You may notice I described the debts here in terms of creative energy, not just time. This is deliberate because technical debt costs us cognitive drag, not just time. Creative engineering work does not happen at a constant speed. An engineer might say only 10% of their time is spent on a repetitive task but if you dig deeper it’s appears to be sapping a majority of their emotional and intellectual initiative. Toil like that can push the team to get distracted or snack on low-value work to avoid the more direct, frustrating work. Asking the team how much of their creative energy they feel like they’re losing is, in my experience, a better measure of how much enthusiasm and insight is lost. Which is what we actually pay our engineers for.

To make these concepts clearer lets explore some hypothetical examples.

The Ballooning Postgres Database

One of your teams operates a service where all of the data is in a single growing Postgres database. The team notices that queries are getting slower as the storage size grows but this isn’t a system where performance is critical. Your current cloud deployment supports database volumes up to 20TB of storage and you’ll reach that maximum in a couple years if the current growth curve continues.
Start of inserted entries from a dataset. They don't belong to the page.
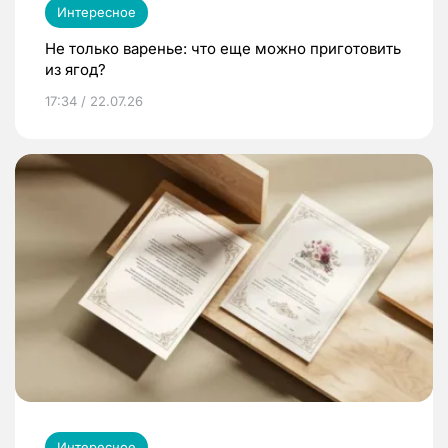
Интересное
Не только варенье: что еще можно приготовить
из ягод?
17:34 / 22.07.26
Интересное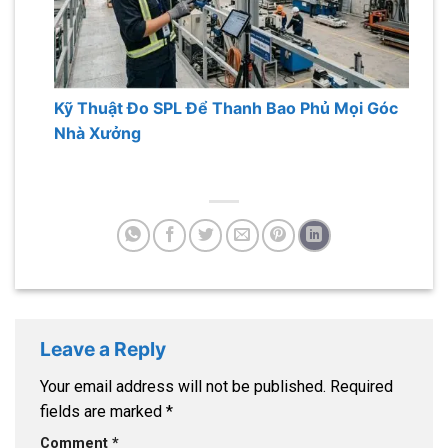
Kỹ Thuật Đo SPL Để Thanh Bao Phủ Mọi Góc
Nhà Xưởng
Leave a Reply
Your email address will not be published.
Required
fields are marked
*
Comment
*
The team plans to shard the data and migrate to multiple smaller Postgres instances when they need to. They estimate it’ll take the whole team about 3 months to do that – and it’ll take longer if the data is larger.

The principal of this debt is what it takes to eliminate it: Three months of migrating to a sharded design.
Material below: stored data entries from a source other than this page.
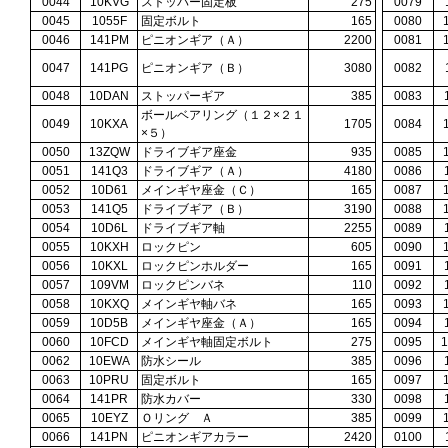
0044
10KVG
ストッパー固定板
275
0079
0045
1055F
固定ボルト
165
0080
0046
141PM
ピニオンギア（Ａ）
2200
0081
0047
141PG
ピニオンギア（Ｂ）
3080
0082
0048
10DAN
ストッパーギア
385
0083
ボールベアリング（１２×２１
0049
10KXA
1705
0084
×５）
0050
13ZQW
ドライブギア座金
935
0085
0051
141Q3
ドライブギア（Ａ）
4180
0086
0052
10D61
メインギヤ座金（Ｃ）
165
0087
0053
141Q5
ドライブギア（Ｂ）
3190
0088
0054
10D6L
ドライブギア軸
2255
0089
0055
10KXH
ロックピン
605
0090
0056
10KXL
ロックピンホルダー
165
0091
0057
109VM
ロックピンバネ
110
0092
0058
10KXQ
メインギヤ軸バネ
165
0093
0059
10D5B
メインギヤ座金（Ａ）
165
0094
0060
10FCD
メインギヤ軸固定ボルト
275
0095
0062
10EWA
防水シール
385
0096
0063
10PRU
固定ボルト
165
0097
0064
141PR
防水カバー
330
0098
0065
10EYZ
Ｏリング Ａ
385
0099
0066
141PN
ピニオンギアカラー
2420
0100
The interest of this debt is how much drag it introduces to your engineers: None at all! Having this simple database setup has allowed them to move quickly on developing features.
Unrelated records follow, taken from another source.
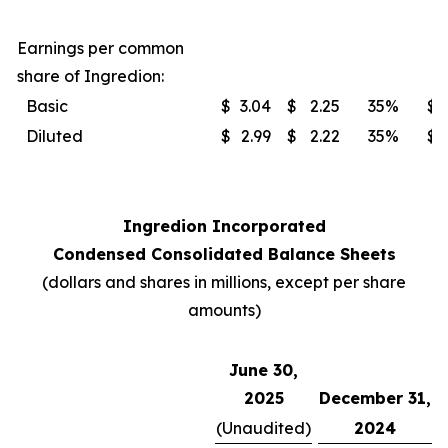
Earnings per common
share of Ingredion:
Basic
$
3.04
$
2.25
35
%
$
Diluted
$
2.99
$
2.22
35
%
$
Ingredion Incorporated
Condensed Consolidated Balance Sheets
(dollars and shares in millions, except per share
amounts)
June 30,
2025
December 31,
(Unaudited)
2024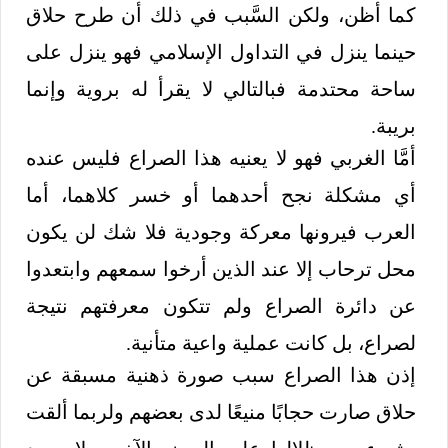
كما أظن، ولكن السَّبب في ذلك أن طرح حلاق
حينما ينزل في التداول الإسلامي فهو ينزل على
ساحة محتدمة فبالتالي لا يقرأ له بروية وإنما
بريبة.
أمَّا الغربي فهو لا يعنيه هذا الصراع فليس عنده
أي مشكلة نجح أحدهما أو خسر كلاهما، أما
العرب فيرونها معركة وجودية فلا شك لن يكون
محل ترحاب إلا عند الذين أرخوا سمعهم وابتعدوا
عن دائرة الصراع ولم تتكون معرفتهم نتيجة
لصراع، بل كانت عملية واعية متأنية.
إذن هذا الصراع سبب صورة ذهنية مسبقة عن
حلاق صارت حجابًا منيعًا لدى بعضهم ولربما ألقت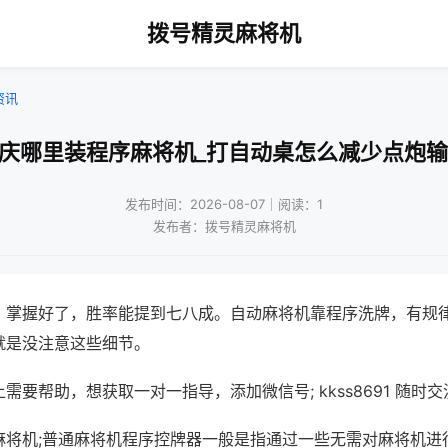
拨号精灵麻将机
资讯
重庆哪里装程序麻将机_打自动桌怎么减少点炮输
发布时间：2026-08-07｜阅读：1
发布者：拨号精灵麻将机
，掌握好了，胜率能提到七八成。自动麻将机靠程序洗牌，有规
就是没注意这些细节。
需要帮助，想获取一对一指导，添加微信号; kkss8691 随时交
麻将机;普通麻将机程序控牌器一般是指通过一些无需对麻将机进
The Increase in Principal is how much longer that sharding migration will take as the data grows. Let’s say that your team believes that the work here is mostly code changes but the actual migration of data might take weeks of an engineer shepherding it if the data is close to the 20TB limit. Since most of the work is the code changes we’ll say the increase in principal is low.

The Increase in Interest is zero because the the interest is and will stay at zero.

There’s a Payoff Event where the full principal comes due: 2 years from now. Let’s be conservative and say we need to have it in 18 months.

Principal Interest Increase in Principal Increase in Interest Payoff Event(s)
3 months * 1 team zero low zero 18 months

The Asynchronous App on MongoDB

Another one of your teams operates a service that uses asynchronous code with callbacks on top of a sharded MongoDB cluster. The team complains about the difficulty of testing the asynchronous code and has had to invent and maintain a testing library to make this pattern accessible to new hires. The data they store is quite relational so they’re frustrated with the document-oriented storage model. Much of their work is creating and fixing secondary indexes. They say, anecdotally, that 75% of their energy is spent just fighting the system.

The database sharding method has plenty of room to grow and the database instances themselves are reliable. But the team dreams of rewriting everything, even though they say it would take a full year.

To eliminate the Principal of this debt requires a full rewrite of the app and a migration to a relational database.

The Interest is the high percentage of the team’s creative energy wasted by this debt.

The Increase in Principal is how much harder it’ll be to fix this if we wait. If the solution is a rewrite that means this is growing in lock-step with the app’s complexity.

The Increase in Interest is high because as this app grows there’s yet more painful complexity to wade through.

However, there’s no Payoff Event on the horizon. The team’s output will decelerate forever but the system will technically keep working correctly.

Principal Interest Increase in Principal Increase in Interest Payoff Event(s)
1 year * 1 team 75% high high none

Comparing two debts

Say one of your Directors of Engineering supports the managers of both these teams. The director comes to you and says both teams are asking for time to pay down their debts. What insight do you offer?

If we do nothing then in two years the Postgres database falls over and that’s a total outage. So we have to do something about that. Whereas the MongoDB team just gets sadder and slower but their system keeps working. So should we ever prioritize letting them do their rewrite?

That depends on what the purpose of that second system is. What benefit does the company get from this painful asynchronous app? Is the low morale of the team offset by a good feeling that at least their work is extremely important? Or is it a trivial set of features that could be deleted?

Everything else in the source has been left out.